Wykorzystują go także państwa, które nie mogą pozwolić sobie na stosowanie „zamkniętych” rozwiązań (ze względu np. na ryzyko backdoorów). Po ataku Stuxneta, Iran na szeroką skalę wdrożył ochronę opartą na ClamAV, gdzie dodatkowo stosuje własne sygnatury; Cała rozmowa z Tomkiem Kojmem
Amiti Antivirus jest niezwykle ubogi w opcje z pomocą których użytkownik mógłby spersonalizować program „dla siebie”. W głównym oknie po lewej stronie znajdziemy wiele zakładek, które nie zawierają żadnych funkcjonalności wpływających na poziom ochrony: skanowanie, kwarantanna, ubogie ustawienia skanera i inne zakładki, które nawet nie warto wymieniać.

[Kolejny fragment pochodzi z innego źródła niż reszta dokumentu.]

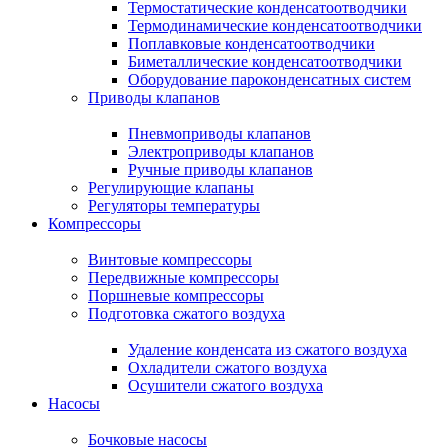
Термостатические конденсатоотводчики
Термодинамические конденсатоотводчики
Поплавковые конденсатоотводчики
Биметаллические конденсатоотводчики
Оборудование пароконденсатных систем
Приводы клапанов
Пневмоприводы клапанов
Электроприводы клапанов
Ручные приводы клапанов
Регулирующие клапаны
Регуляторы температуры
Компрессоры
Винтовые компрессоры
Передвижные компрессоры
Поршневые компрессоры
Подготовка сжатого воздуха
Удаление конденсата из сжатого воздуха
Охладители сжатого воздуха
Осушители сжатого воздуха
Насосы
Бочковые насосы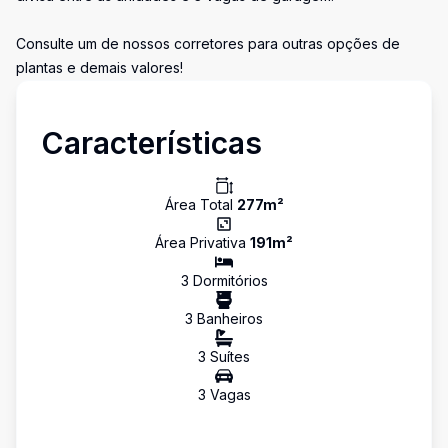
Consulte um de nossos corretores para outras opções de
plantas e demais valores!
Características
Área Total
277
m²
Área Privativa
191
m²
3
Dormitório
s
3
Banheiro
s
3
Suíte
s
3
Vaga
s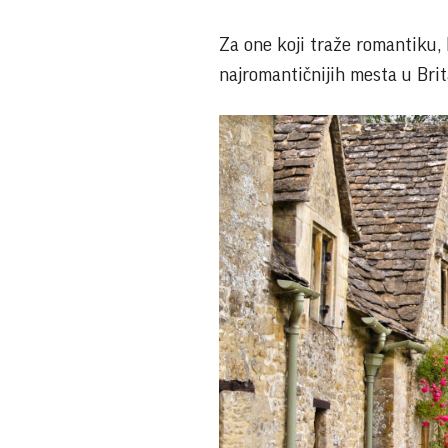
Za one koji traže romantiku, 
najromantičnijih mesta u Brit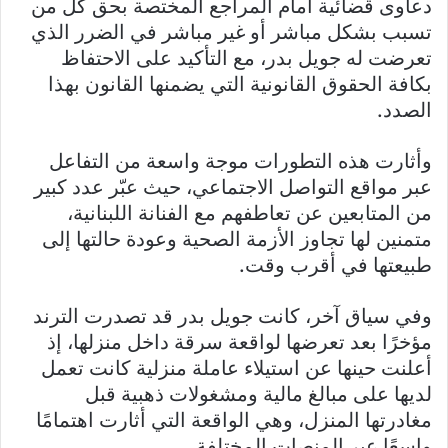
دعاوى قضائية أمام المراجع المختصة بحق كل من
تسبب بشكل مباشر أو غير مباشر في الضرر الذي
تعرضت له جويل بدر، مع التأكيد على الاحتفاظ
بكافة الحقوق القانونية التي يضمنها القانون بهذا
الصدد.
وأثارت هذه التطورات موجة واسعة من التفاعل
عبر مواقع التواصل الاجتماعي، حيث عبّر عدد كبير
من المتابعين عن تعاطفهم مع الفنانة اللبنانية،
متمنين لها تجاوز الأزمة الصحية وعودة حالتها إلى
طبيعتها في أقرب وقت.
وفي سياق آخر، كانت جويل بدر قد تصدرت الترند
مؤخرًا بعد تعرضها لواقعة سرقة داخل منزلها، إذ
أعلنت حينها عن استيلاء عاملة منزلية كانت تعمل
لديها على مبالغ مالية ومشغولات ذهبية قبل
مغادرتها المنزل، وهي الواقعة التي أثارت اهتمامًا
واسعًا عبر المنصات المختلفة.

Jeśli chodzi o ochronę, Amiti opiera się wyłącznie na silniku ClamAV (jego skuteczność w Windowsie jest dużo niższa niż w web usługach), program nie chroni użytkownika podczas surfowania po sieci, nie ma firewalla, antyspamu, itd.
Testy
Uznałem, że nie ma sensu dużo rozpisywać się przy tym programie, wyniki powinny powiedzieć o nim wszystko:
1. Pierwszy test był tradycyjny – skanowanie z prawokliku próbek, których ilość wynosiła 529 i obejmowały: robaki, trojany, backdoory, ransomware, exploity, rootkity. Wszystkie probki pochodziły z ostatnich dwóch dni, a więc bardzo „świeże”.
Program po wykryciu wirusów zachowywał się niestabilnie, dwukrotnie kończył swoje działanie, co skutkowało powtórzeniem testu.
Wynik: usuniętych 262 próbek /529, co daje ~49,5% wykrywalności.
2. Drugi test sprawdził ochronę Amiti w czasie rzeczywistym. Wybrałem 40 linków prowadzących do zainfekowanych plików wykonywalnych. W pierwszej fazie ochrony na poziomie HTTP Amiti nie zablokował żadnego z nich (co jest oczywiste w przypadku braku ochrony www). W drugiej fazie ochrony, po zapisaniu wirusa na dysk, Amiti zatrzymał 2 próbki na 40, w trzeciej fazie ochrony (uruchamianie zainfekowanych plików) Amiti nie zablokował już żadnej z pozostałych 38 próbek.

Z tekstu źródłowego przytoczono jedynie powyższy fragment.